I’ve been completely honest, that’s how much I paid for it. I sold it two years later for £105,000 so not an enormous profit. You’re confusing ‘ex council house’ with ‘right to buy’ where a tenant buys it on the cheap. There is very little difference in price between a two bed ex-council house and a two bed non-council house in the same town.

I now live in an £800k 4 bed house - in the north. I’m sure southerners all think houses here all cost £3.60. 🙄 Yes, there are slum areas where you can still buy a house for buttons, but anywhere decent costs pretty much on a par with a lot of the south (excluding London and the Home Counties).

ForRealTurtle · 22/11/2024 18:07

If you care about this, lobby government to stop propping up house prices. Houses used to fall in price when they got too expensive for first time buyers. That no longer happens as the market has been deliberately distorted.

fedup33 · 22/11/2024 18:13

Nesbi · 22/11/2024 17:06

I think OPs point is entirely reasonable. This thread is increasingly full of Uriah Heaps who are “ever so ‘umble ” and all about cutting their costs and watching their pennies and feeling blessed if they can afford a lump of coal for the fire come Christmas Eve.

Seriously though, fuck that.

£75k is a really difficult salary to attain in the UK, and you’re damned right that you should expect it to buy you more than it does.

The system is increasingly becoming fucking obscene, ordinary jobs pay less and less as the cost of living increases more and more. The proportion of society that is really benefitting is increasingly tiny - the profits of our labour are flowing into the hands of the Jeff Bezos and Elon Musks of the world, the rest of us are fighting like rats over the scraps. Look at the difference between CEO remuneration to the rest of the employees of a company and look at how that compares to historic averages - we’re in a new world.

The OP expresses unhappiness at the system, that our work doesn’t get us more spending power than it currently does. Rather than agreeing that we should all be getting a better life for the work we put in you get a load of passive, forelock tugging sheep saying “well I earn less than you so you should be happy and keep your head down”.

None of us should be happy. OP shouldn’t be happy. You shouldn’t be happy (unless you are actually Jeff Bezos or Elon Musk in which case you’ll be having a right old chuckle to yourself).

Expect more. Demand more. If you don’t, we’ll just keep getting less and less.

All this assumes " stuff" and holidays and spending makes us happy?

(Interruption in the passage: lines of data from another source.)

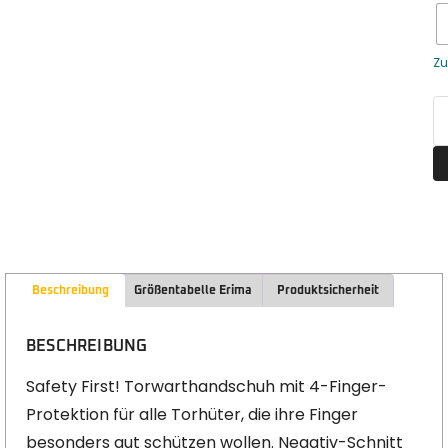
Zu
Beschreibung
Größentabelle Erima
Produktsicherheit
BESCHREIBUNG
Safety First! Torwarthandschuh mit 4-Finger-
Protektion für alle Torhüter, die ihre Finger
besonders gut schützen wollen. Negativ-Schnitt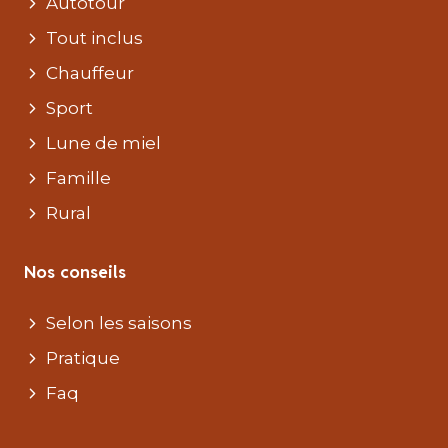
Autotour
Tout inclus
Chauffeur
Sport
Lune de miel
Famille
Rural
Nos conseils
Selon les saisons
Pratique
Faq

SoiledMyselfDuringSomeTurbulence · 22/11/2024 18:14

ForRealTurtle · 22/11/2024 17:54

@SoiledMyselfDuringSomeTurbulence also you are assuming that there are no younger or middle aged people paying rent in shared houses. There are a lot. My friend only managed to buy a terraced house by having lodgers for years, most were in their thirties or forties. She at least has an asset building. They have nothing.

No I'm really not.

I said that as well as an NMW worker being in a houseshare, it's also possible they're an owner occupier in a property bought for not much, or SH tenant. This is undoubtedly true. It's not a full picture, but then neither is what you said.

There are also a lot of younger NMW workers still living at home, and in many cases that's only possible because the parent was able to buy or secure SH when access to both was better. And this is also part of the point about it being generational.